Granted, nobody every laughed at this witticism. Probably because I always had to include the follow up explanation, which is always a death sentence for a joke. Humour that requires an appendix is not worth bothering with.
But I ended up abandoning the joke in any case, because it was no longer correct. And while I’m aware that “being factually correct” is in no way a mandatory requirement for a joke (quite the opposite), I’m still me, and I have a brand to protect.
What I’m getting at is, just over a year ago at the time of writing, I started running regularly. And I’ve somehow managed to keep this habit up, On average, I’m doing a 5k run, 3 times a week, around our local lake, which provides some very pleasant visual stimulation for an otherwise gruelling experience.
Because I maintain I’m not a ‘natural’ runner. I am seriously overpronated, thus have barely any arches on my feet. I am, shall we say, of ‘wider stature’ than many, so not exactly aerodynamic. My oversized head tends to sweat copiously, and it runs down my face and blurs my already-seriously-myopic vision.

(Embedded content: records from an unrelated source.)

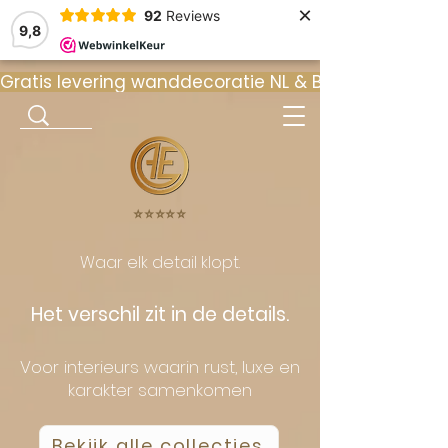
×
92
Reviews
9,8
Gratis levering wanddecoratie NL & BE  •  ⭐ 9
⭐️⭐️⭐️⭐️⭐️
Waar elk detail klopt.
Het verschil zit in de details.
Voor interieurs waarin rust, luxe en
karakter samenkomen
Bekijk alle collecties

So yeah, I maintain I’m not especially suited to running. And, truth be told, I still don’t really like it. I just do it.

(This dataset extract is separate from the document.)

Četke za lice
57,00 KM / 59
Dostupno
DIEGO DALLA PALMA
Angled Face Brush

Why do I do it? And why do I persist, despite everything I just said?

Well, I started because my personal trainer, Dylan, told me I should. Or, more accurately, told me I will. Thinking back, it wasn’t presented as an option. Just a fact.
That’s why I get on with Dylan. Some people seem to prefer trainers who are lively, excitable, exude bonhomie, and constantly bellow support, motivational catchphrases, and other stuff like that. Each to their own, of course, but to me, such an approach is like gnarled fingernails down the blackboard of my soul.
Because I am an experienced neuroscientist who is also an out-of-shape middle aged man. I need neither to be patronised, nor treated with kid-gloves for the poor decisions that left me needing someone else’s help with getting in shape.
As it turns out, one of my strengths in the whole “getting in shape” effort is my complete willingness to accept the instruction of those who know better. I suspect I’m so deeply worried about becoming yet another “balding middle-aged straight white guy with a media profile who assumes he knows everything about anything”, that I instinctively do the opposite, and assume I’m ignorant about any area I’m not specifically trained or experienced in.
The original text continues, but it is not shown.